We've got to hand it to Sylvia Plath. "Morning Song" seems like a pretty innocuous title, doesn't it? People sing songs all the time. This just happens to be one of them.
But wait – who's singing this song? Well, that's where things start to get interesting. As you dig deeper into the poem itself, the title acquires loads and loads of potential meanings. We've counted at least three. And we're betting that there might be others. Here are our top possibilities:
Meaning #1: Check out the first lines of the poem. A new baby cries for the very first time. It's the beginning of her life. Just like morning is the beginning of the day. Get it?

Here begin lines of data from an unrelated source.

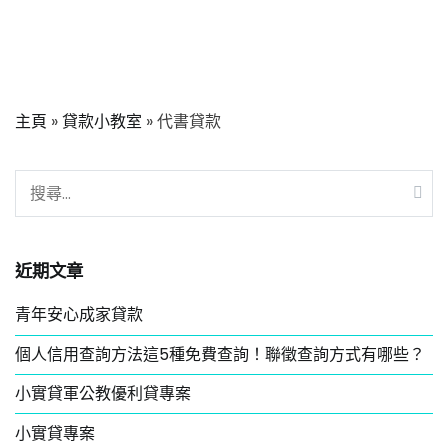
嗎
？
什
麼
主頁
»
貸款小教室
»
代書貸款
是
代
書
搜
貸
尋
款?
關
認
鍵
近期文章
識
字:
代
青年安心成家貸款
書
貸
個人信用查詢方法這5種免費查詢！聯徵查詢方式有哪些？
款、
小實貸軍公教優利貸專案
申
辦
小實貸專案
流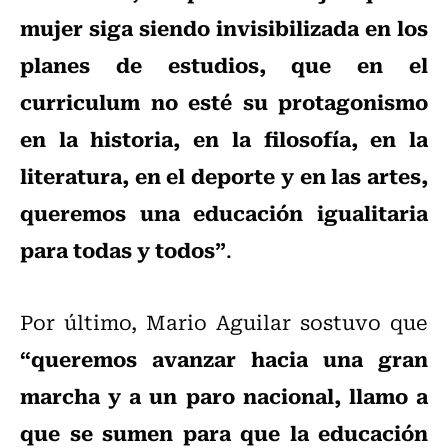
mujer siga siendo invisibilizada en los
planes de estudios, que en el
curriculum no esté su protagonismo
en la historia, en la filosofía, en la
literatura, en el deporte y en las artes,
queremos una educación igualitaria
para todas y todos”
.
Por último, Mario Aguilar sostuvo que
“queremos avanzar hacia una gran
marcha y a un paro nacional, llamo a
que se sumen para que la educación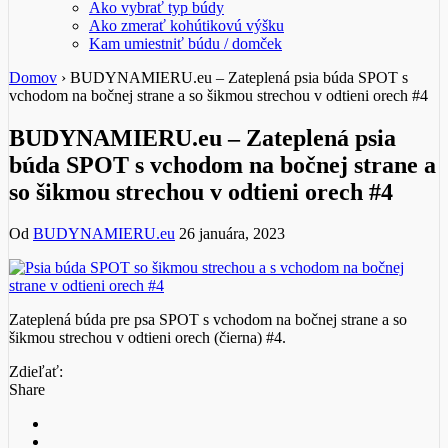
Ako vybrať typ búdy
Ako zmerať kohútikovú výšku
Kam umiestniť búdu / domček
Domov
›
BUDYNAMIERU.eu – Zateplená psia búda SPOT s
vchodom na bočnej strane a so šikmou strechou v odtieni orech #4
BUDYNAMIERU.eu – Zateplená psia
búda SPOT s vchodom na bočnej strane a
so šikmou strechou v odtieni orech #4
Od
BUDYNAMIERU.eu
26 januára, 2023
Zateplená búda pre psa SPOT s vchodom na bočnej strane a so
šikmou strechou v odtieni orech (čierna) #4.
Zdieľať:
Share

Meaning #2: Now glance over the last few lines of the poem. The baby tries out a "handful of notes;/ The clear vowels rise like balloons." We could almost say that that's another song. Plath even chooses to describe the baby's cries as "notes." Add that to the fact that morning seems to be whitening the windowpanes right as Baby starts to cry, and you've got yourself… a "Morning Song."
Meaning #3: Since this entire poem is staged as a conversation between a mother and her baby, it's possible that the entire poem is a song sung to the baby.
Things get really interesting, though, when you start to think about how these three songs interact with each other to form the poem as a whole. See, over the course of the poem, the baby moves from squalling to throwing out notes that rise like balloons. As she moves from crying into baby-song, her mother moves from detachment into something like love. You could almost say that "Morning Song" charts the dawning of a mother's relationship with her child. In fact, we think we will.